10 Times Well-Loved Scientists Were Total Jerks
4. Aristotle - Rampant Sexism
Surely one of the most enlightened people on history couldn't possibly be a jerk? Described as "the first genuine scientist in history" and one of the founders of the idea that people should be generally nice to one another, you'd think that Aristotle would escape the trappings of jerkishness. Nope.
Unfortunately, Aristotle had a few pretty strong opinions about women. In his work "A History of Animals" he goes into great detail about women, describing them as "more jealous, more querulous, more apt to scold and to strike ... more prone to despondency and less hopeful ... more void of shame or self-respect, more false of speech, more deceptive".

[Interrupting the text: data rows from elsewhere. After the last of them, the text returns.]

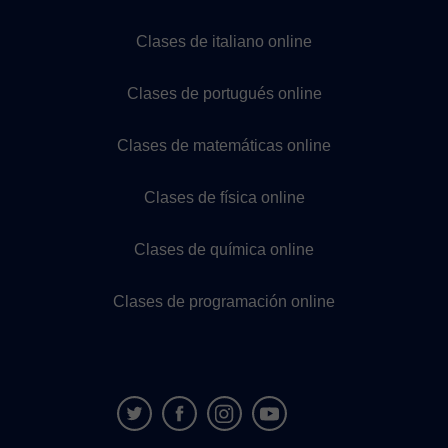
Clases de italiano online
Clases de portugués online
Clases de matemáticas online
Clases de física online
Clases de química online
Clases de programación online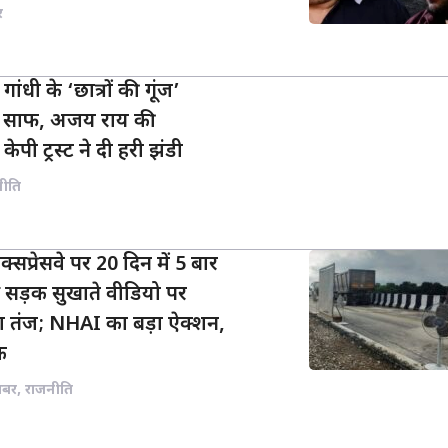
र
गांधी के ‘छात्रों की गूंज’
्ता साफ, अजय राय की
केपी ट्रस्ट ने दी हरी झंडी
नीति
प्रेसवे पर 20 दिन में 5 बार
े सड़क सुखाते वीडियो पर
 तंज; NHAI का बड़ा ऐक्शन,
क
खबर
,
राजनीति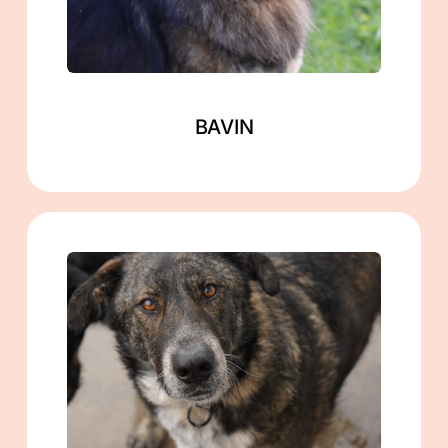
Mehr lesen
BAVIN
männlich
geb. ca. 03/2022
ca. 60 cm
in Gramzow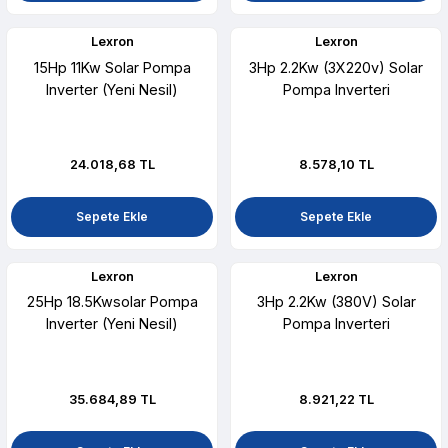
Lexron
Lexron
15Hp 11Kw Solar Pompa
3Hp 2.2Kw (3X220v) Solar
Inverter (Yeni Nesil)
Pompa Inverteri
24.018,68 TL
8.578,10 TL
Sepete Ekle
Sepete Ekle
Lexron
Lexron
25Hp 18.5Kwsolar Pompa
3Hp 2.2Kw (380V) Solar
Inverter (Yeni Nesil)
Pompa Inverteri
35.684,89 TL
8.921,22 TL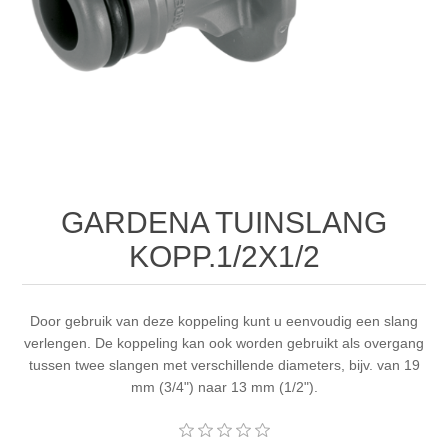
GARDENA TUINSLANG
KOPP.1/2X1/2
Door gebruik van deze koppeling kunt u eenvoudig een slang
verlengen. De koppeling kan ook worden gebruikt als overgang
tussen twee slangen met verschillende diameters, bijv. van 19
mm (3/4") naar 13 mm (1/2").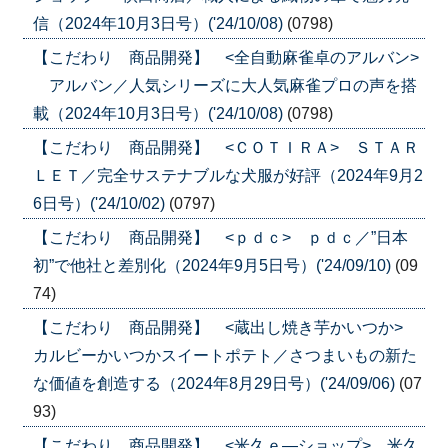
信（2024年10月3日号）('24/10/08)
(0798)
【こだわり 商品開発】 <全自動麻雀卓のアルバン>
アルバン／人気シリーズに大人気麻雀プロの声を搭
載（2024年10月3日号）('24/10/08)
(0798)
【こだわり 商品開発】 <ＣＯＴＩＲＡ> ＳＴＡＲ
ＬＥＴ／完全サステナブルな犬服が好評（2024年9月2
6日号）('24/10/02)
(0797)
【こだわり 商品開発】 <ｐｄｃ> ｐｄｃ／”日本
初”で他社と差別化（2024年9月5日号）('24/09/10)
(09
74)
【こだわり 商品開発】 <蔵出し焼き芋かいつか>
カルビーかいつかスイートポテト／さつまいもの新た
な価値を創造する（2024年8月29日号）('24/09/06)
(07
93)
【こだわり 商品開発】 <米久ｅ―ショップ> 米久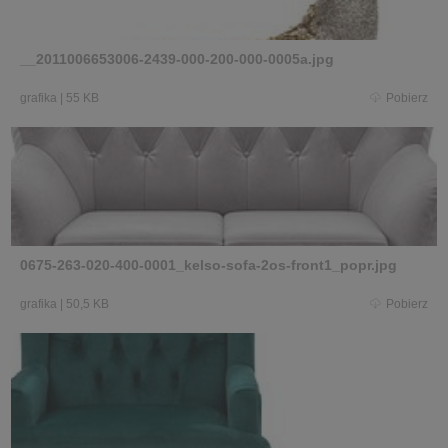
__2011006653006-2439-000-200-000-0005a.jpg
grafika
|
55 KB
Pobierz
0675-263-020-400-0001_kelso-sofa-2os-front1_popr.jpg
grafika
|
50,5 KB
Pobierz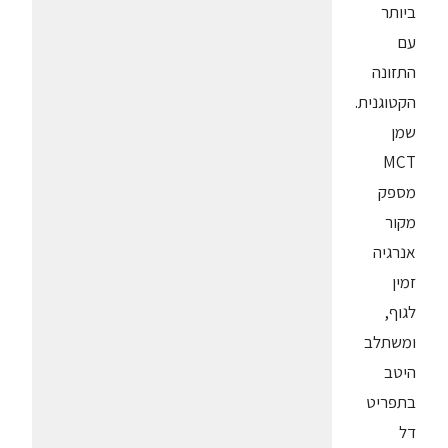
ביותר
עם
התזונה
הקטוגנית.
שמן
MCT
מספק
מקור
אנרגיה
זמין
לגוף,
ומשתלב
היטב
בתפריט
דל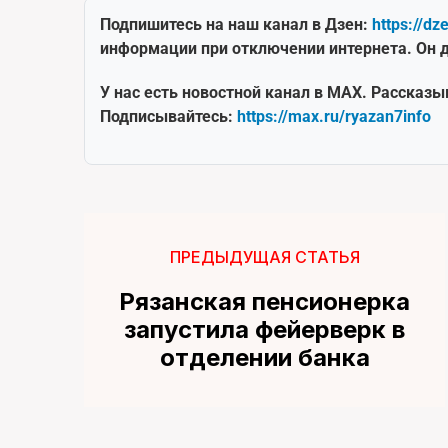
Подпишитесь на наш канал в Дзен:
https://dz
информации при отключении интернета. Он д
У нас есть новостной канал в MAX. Рассказы
Подписывайтесь:
https://max.ru/ryazan7info
ПРЕДЫДУЩАЯ СТАТЬЯ
Рязанская пенсионерка
запустила фейерверк в
отделении банка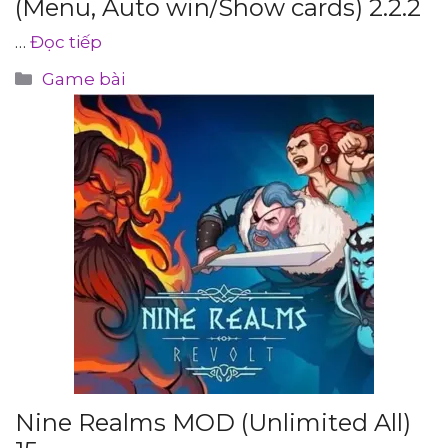
(Menu, Auto win/Show cards) 2.2.2
…
Đọc tiếp
Danh
Game bài
mục
Nine Realms MOD (Unlimited All)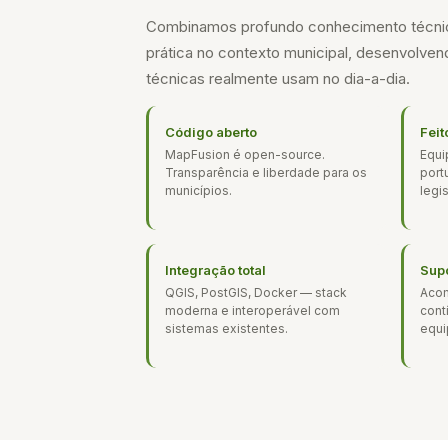
Combinamos profundo conhecimento técni
prática no contexto municipal, desenvolve
técnicas realmente usam no dia-a-dia.
Código aberto
Feit
MapFusion é open-source.
Equi
Transparência e liberdade para os
port
municípios.
legi
Integração total
Sup
QGIS, PostGIS, Docker — stack
Aco
moderna e interoperável com
cont
sistemas existentes.
equi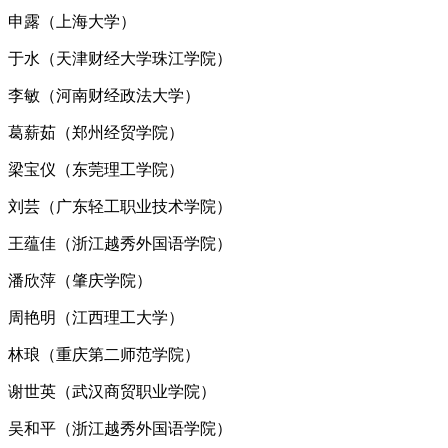
申露（上海大学）
于水（天津财经大学珠江学院）
李敏（河南财经政法大学）
葛薪茹（郑州经贸学院）
梁宝仪（东莞理工学院）
刘芸（广东轻工职业技术学院）
王蕴佳（浙江越秀外国语学院）
潘欣萍（肇庆学院）
周艳明（江西理工大学）
林琅（重庆第二师范学院）
谢世英（武汉商贸职业学院）
吴和平（浙江越秀外国语学院）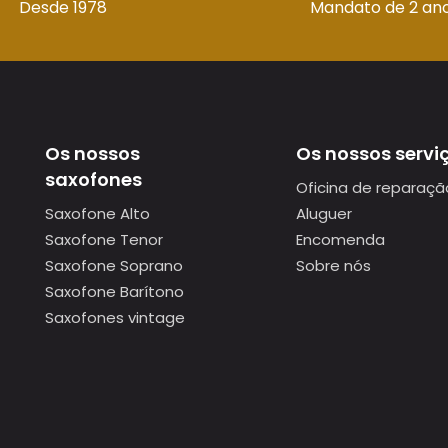
Desde 1978
Mandato de 2 an
Os nossos
Os nossos servi
saxofones
Oficina de reparaçã
Saxofone Alto
Aluguer
Saxofone Tenor
Encomenda
Saxofone Soprano
Sobre nós
Saxofone Barítono
Saxofones vintage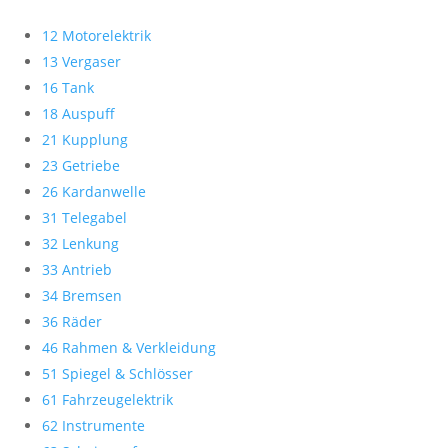
12 Motorelektrik
13 Vergaser
16 Tank
18 Auspuff
21 Kupplung
23 Getriebe
26 Kardanwelle
31 Telegabel
32 Lenkung
33 Antrieb
34 Bremsen
36 Räder
46 Rahmen & Verkleidung
51 Spiegel & Schlösser
61 Fahrzeugelektrik
62 Instrumente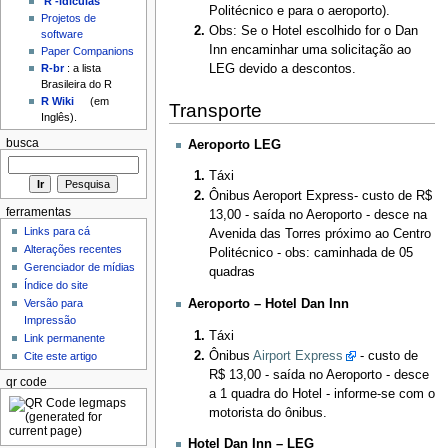
'R'-idículas
Politécnico e para o aeroporto).
Projetos de
Obs: Se o Hotel escolhido for o Dan
software
Inn encaminhar uma solicitação ao
Paper Companions
LEG devido a descontos.
R-br
: a lista
Brasileira do R
R Wiki
(em
Transporte
Inglês).
busca
Aeroporto
LEG
Táxi
Ônibus Aeroport Express- custo de R$
ferramentas
13,00 - saída no Aeroporto - desce na
Links para cá
Avenida das Torres próximo ao Centro
Alterações recentes
Politécnico - obs: caminhada de 05
Gerenciador de mídias
quadras
Índice do site
Aeroporto – Hotel Dan Inn
Versão para
Impressão
Táxi
Link permanente
Ônibus
Airport Express
- custo de
Cite este artigo
R$ 13,00 - saída no Aeroporto - desce
qr code
a 1 quadra do Hotel - informe-se com o
motorista do ônibus.
Hotel Dan Inn – LEG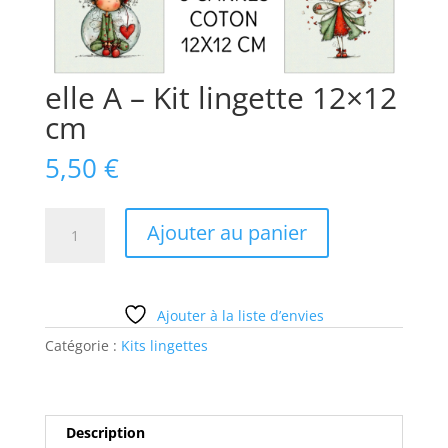
elle A – Kit lingette 12×12
cm
5,50
€
quantité
Ajouter au panier
de
elle
A
-
Ajouter à la liste d’envies
Kit
Catégorie :
Kits lingettes
lingette
12x12
cm
Description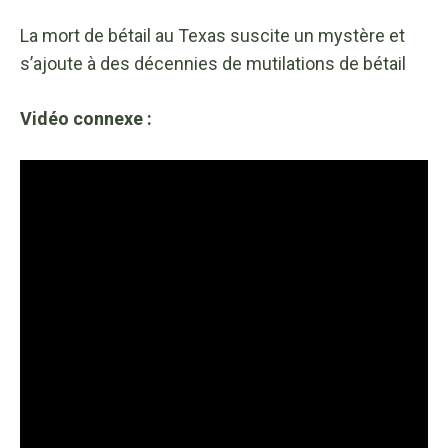
La mort de bétail au Texas suscite un mystère et
s’ajoute à des décennies de mutilations de bétail
Vidéo connexe :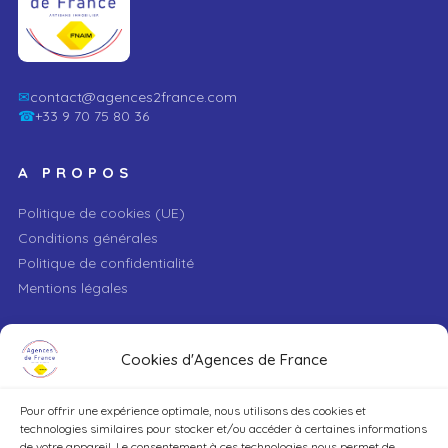
✉
contact@agences2france.com
☎
+33 9 70 75 80 36
A PROPOS
Politique de cookies (UE)
Conditions générales
Politique de confidentialité
Mentions légales
VILLE
Cookies d'Agences de France
Pour offrir une expérience optimale, nous utilisons des cookies et
TYPE DE BIEN
technologies similaires pour stocker et/ou accéder à certaines informations
de votre appareil. Le consentement à ces technologies nous permet de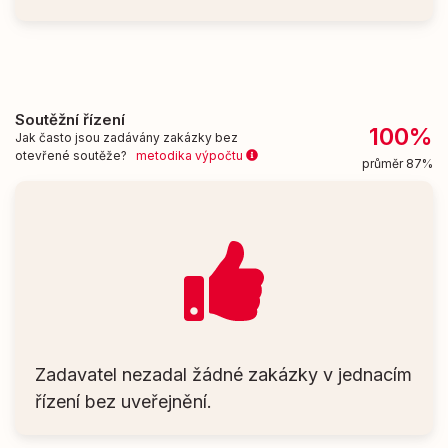
Soutěžní řízení
100%
Jak často jsou zadávány zakázky bez
otevřené soutěže?
metodika výpočtu
průměr 87%
Zadavatel nezadal žádné zakázky v jednacím
řízení bez uveřejnění.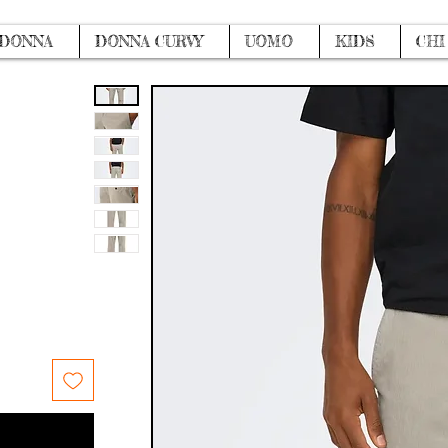
DONNA
DONNA CURVY
UOMO
KIDS
CHI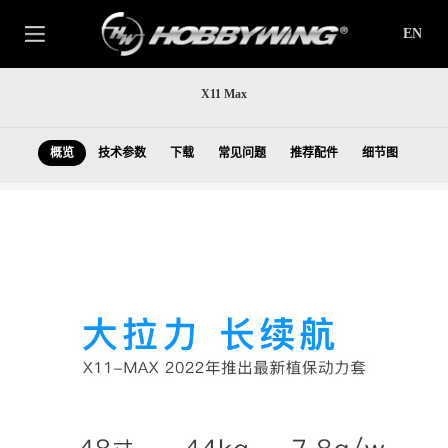
EN
X11 Max
概览
技术参数
下载
常见问题
推荐配件
细节图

That's not the end of it either, it goes on and on, detailing every way in which women were weaker than men, eventually asserting that women and girls should only be given half the amount of food as men.
Perhaps he was just a product of his time though. Hmm, maybe not. Whilst it's true that the Ancient Greeks weren't generally up on the whole feminism thing, Aristotle was definitely kicking around at the same time as the Spartans, who famously had far more enlightened (although by no means perfect) ideas about women than pretty much anyone else at the time, including their physical prowess.
If Aristotle thought that women were weak and insipid, then he'd clearly never met a Spartan, who were, by all accounts, tough as old boots.